Jugendzentren bieten mehr als nur einen Ort zum Kickern, Billardspielen und Rumhängen. Eine Studie des Deutschen Jugendinstituts (DJI) in München zeigt, dass Bildungsaufgaben und der Umgang mit sozialen Problemen immer wichtiger werden. Für die Studie befragte das DJI bundesweit 1.700 Einrichtungen. Die Ergebnisse zeigen: Jugendzentren haben sich durch Ganztagsschule, neue Medien und Armut verändert. "Gerade in Ballungszentren springen sie dort ein, wo andere gesellschaftliche Akteure fehlen", sagt Tina Gadow, Erziehungswissenschaftlerin am DJI.
64 Prozent der befragten Einrichtungen hatten Angebote zur Berufsvorbereitung, etwa die Hälfte auch solche zur schulischen Förderung. Einen offenen Treff hatten 86 Prozent der Jugendzentren. "Es wird aber immer wieder kritisch diskutiert, ob der offene Treff noch seine Kernfunktion besitzt", sagt Gadow.
"Bei vielen ist der Tag schon komplett durchgeplant"

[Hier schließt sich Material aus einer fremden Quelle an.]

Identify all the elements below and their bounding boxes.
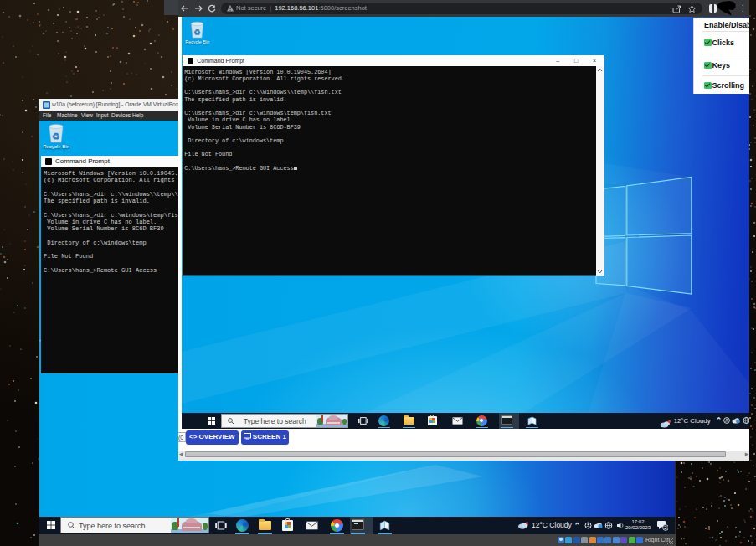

Auch Sozialpädagoge Jens Stäbel berichtet, dass es nicht leicht gewesen sei, die Villa Kanzlerstraße als Treffpunkt für junge Leute zu etablieren. Er übernahm das städtische Jugendzentrum im Juli 2012. "Durch die neuen Medien brauchen Jugendliche eigentlich kein Jugendzentrum, um sich auszutauschen", sagt der Sozialpädagoge.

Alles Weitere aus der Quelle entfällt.